Cloud Testing Checklist¶

This document provides a structured checklist for validating shardyfusion against real cloud infrastructure. All tests below are manual — they are not part of the automated CI pipeline.

AWS S3 + Spark (EMR)¶

Prerequisites¶

AWS account with EMR and S3 permissions
S3 bucket provisioned (e.g. s3://my-org-shardyfusion-test/)
EMR cluster with Spark 3.5 or 4.x, Python 3.11-3.13, Java 17

Write Test¶

# On EMR master node
pip install shardyfusion[writer-spark]

from shardyfusion import WriteConfig, ValueSpec
from shardyfusion.writer.spark import write_sharded

config = WriteConfig(num_dbs=8, s3_prefix="s3://my-org-shardyfusion-test/spark-test")
result = write_sharded(df, config, key_col="id", value_spec=ValueSpec.binary_col("payload"))

# Verify
assert result.stats.rows_written > 0
assert len(result.winners) == 8
print(f"Manifest: {result.manifest_ref}")

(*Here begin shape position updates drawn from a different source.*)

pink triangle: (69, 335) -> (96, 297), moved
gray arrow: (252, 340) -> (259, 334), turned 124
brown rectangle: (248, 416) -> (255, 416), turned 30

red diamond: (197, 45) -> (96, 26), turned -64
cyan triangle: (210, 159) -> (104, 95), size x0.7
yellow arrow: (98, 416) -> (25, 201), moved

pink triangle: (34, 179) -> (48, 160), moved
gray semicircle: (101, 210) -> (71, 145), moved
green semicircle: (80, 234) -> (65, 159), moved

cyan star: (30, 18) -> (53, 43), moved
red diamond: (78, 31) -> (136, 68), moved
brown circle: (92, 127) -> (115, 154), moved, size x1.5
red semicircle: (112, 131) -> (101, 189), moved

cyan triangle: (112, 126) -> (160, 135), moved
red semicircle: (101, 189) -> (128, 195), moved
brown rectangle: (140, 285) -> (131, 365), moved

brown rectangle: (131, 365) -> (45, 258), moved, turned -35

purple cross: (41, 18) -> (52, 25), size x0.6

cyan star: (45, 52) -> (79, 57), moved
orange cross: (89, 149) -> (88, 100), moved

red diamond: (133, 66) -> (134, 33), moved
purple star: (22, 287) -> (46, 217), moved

[ ] num_dbs=8 completes successfully
[ ] num_dbs=64 completes successfully
[ ] num_dbs=256 completes successfully
[ ] Manifest JSON is valid and readable

Read Test¶

from shardyfusion import ShardedReader

reader = ShardedReader(
    s3_prefix="s3://my-org-shardyfusion-test/spark-test",
    local_root="/tmp/reader-test",
)

value = reader.get(42)
batch = reader.multi_get([1, 2, 3, 42, 100])
info = reader.snapshot_info()
print(info)
reader.close()

[ ] get() returns correct values
[ ] multi_get() returns all expected keys
[ ] snapshot_info() shows correct metadata
[ ] Reader works from a separate machine (not the EMR cluster)

Cross-Writer Test¶

[ ] Write with Spark, read with Python reader on a different host
[ ] Routing produces identical shard assignments

AWS S3 + Dask¶

Prerequisites¶

Python 3.11-3.13 environment with pip install "shardyfusion[writer-dask]"
Use pip install "shardyfusion[writer-dask-sqlite]" to exercise the SQLite backend instead
S3 credentials configured via env vars or ~/.aws/credentials

Test¶

import dask.dataframe as dd
from shardyfusion import WriteConfig, ValueSpec
from shardyfusion.writer.dask import write_sharded

ddf = dd.from_pandas(pdf, npartitions=4)
config = WriteConfig(num_dbs=8, s3_prefix="s3://my-org-shardyfusion-test/dask-test")
result = write_sharded(ddf, config, key_col="id", value_spec=ValueSpec.binary_col("payload"))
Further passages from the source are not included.